#### [TASK DIRECTIONS]
Take the data below and extract the lines from the one with "Professor at SWU, Featured in" to the one with "Keep Reading", inclusive, exactly as written.

#### [INPUT DATA]
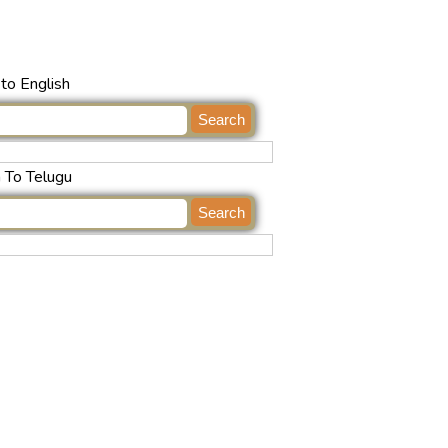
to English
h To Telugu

==

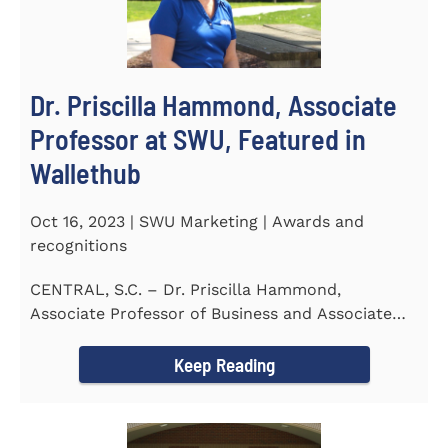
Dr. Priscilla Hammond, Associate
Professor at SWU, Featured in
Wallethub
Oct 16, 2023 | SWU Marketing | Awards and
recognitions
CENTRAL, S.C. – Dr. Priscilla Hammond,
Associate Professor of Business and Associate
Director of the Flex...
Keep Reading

#### [TASK OUTPUT]
Professor at SWU, Featured in
Wallethub
Oct 16, 2023 | SWU Marketing | Awards and
recognitions
CENTRAL, S.C. – Dr. Priscilla Hammond,
Associate Professor of Business and Associate
Director of the Flex...
Keep Reading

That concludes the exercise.